特定調停の利用条件を満たさないときに借金を解決する方法
特定調停の利用条件を満たさない場合でも、借金問題の解決が不可能となるわけではありません。
債務整理の方法は他にもあります。以下のように、ケースに応じた解決方法が考えられます。
返済不能な多額の借金がある場合
多額の借金を抱えて返済不能な場合は、自己破産または個人再生が適しています。
自己破産によって免責が許可されると、すべての借金が免除されます。ただし、財産を処分する必要があったり、手続き中は一定の職業に就けなくなるなどのデメリットもあります。
個人再生の場合は、これらのデメリットなしに借金を大幅に減額することが可能です。ただ、やはり3年~5年の間は返済を継続しなければならないので、ある程度の収入は必要です。
裁判所への出廷が不可能な場合
裁判所への出廷が不可能なために特定調停を利用できないという場合は、任意整理を選択するとよいでしょう。
任意整理とは、特定調停とほぼ同じような手続きを、裁判所を介さずに貸金業者と直接話し合うことによって行うものです。
貸金業者との交渉は電話や手紙によって行われるので、仕事を休めない人や、家事や育児・介護から手を離せない人も利用可能です。
自分で交渉する自信がない場合
自分で貸金業者と適切に交渉する自信がない場合は、特定調停はもちろん、任意整理も適していません。
その場合は、個人再生か自己破産を選択することになるでしょう。どちらも法律に基づいて強制的に借金の減額や免除が認められる手続きなので、交渉力は不要です。
手続きは複雑ですが、正しく申し立てることができれば、借金問題を適切に解決することが可能です。
特定調停で弁護士・司法書士ができること
ここまで、特定調停をご自身で申し立てることを前提としてご説明してきました。しかし、弁護士・司法書士といった専門家に依頼すれば、以下のように状況が異なります。

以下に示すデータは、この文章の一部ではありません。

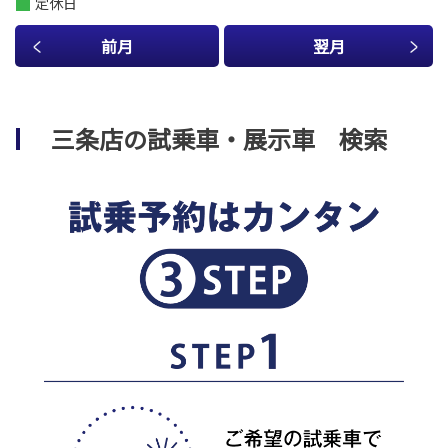
定休日
前月
翌月
三条店の試乗車・展示車 検索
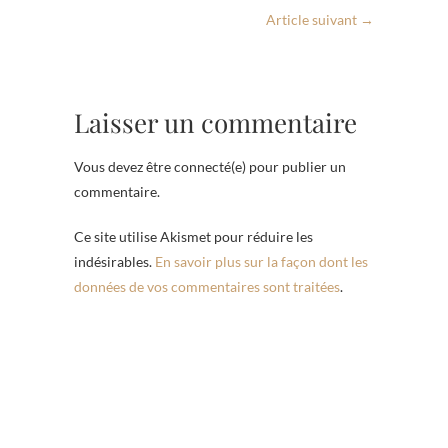
Article suivant
→
Laisser un commentaire
Vous devez être connecté(e) pour publier un
commentaire.
Ce site utilise Akismet pour réduire les
indésirables.
En savoir plus sur la façon dont les
données de vos commentaires sont traitées
.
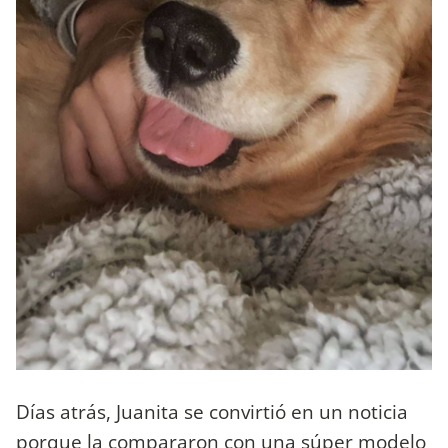
Días atrás, Juanita se convirtió en un noticia
porque la compararon con una súper modelo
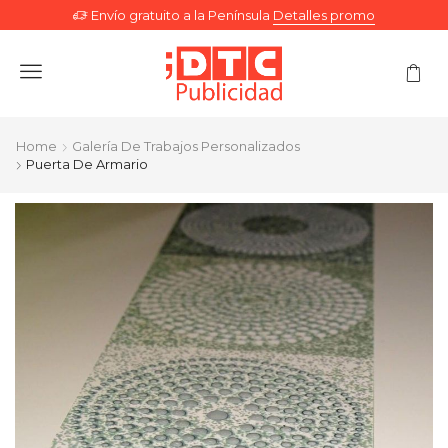
Envío gratuito a la Península
Detalles promo
Menu
Home
Galería De Trabajos Personalizados
Puerta De Armario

・必要書類の準備や申し立て手続きを任せることができる
・調停期日に代理人として出廷してくれる
・専門家として適切に交渉してくれる
・弁護士・司法書士から受任通知を送付した時点で、取り立てがすぐに止まる
・専門的な立場から、最適な解決方法を提案してもらえる
特定調停の申し立て自体は難しくありませんが、借金問題を適切に解決するためには専門的な知識や交渉力も欠かせません。
そのため、特定調停を成功させるためには弁護士・司法書士といった専門家の力を借りることを強くおすすめします。
まとめ
特定調停の手続きは比較的簡単なので、少額の費用で借金を整理できると考えて、ご自身で申し立てる人が多いのも事実です。
しかし、この記事でお伝えしてきたように、返済できなくなった借金問題をご自身で適切に解決するのは簡単なことではありません。
専門家に相談すれば、申し立ての手続きや裁判所への出廷、貸金業者との交渉など、全面的にサポートを受けることができます。
専門家の力を借りて、特定調停を成功させましょう。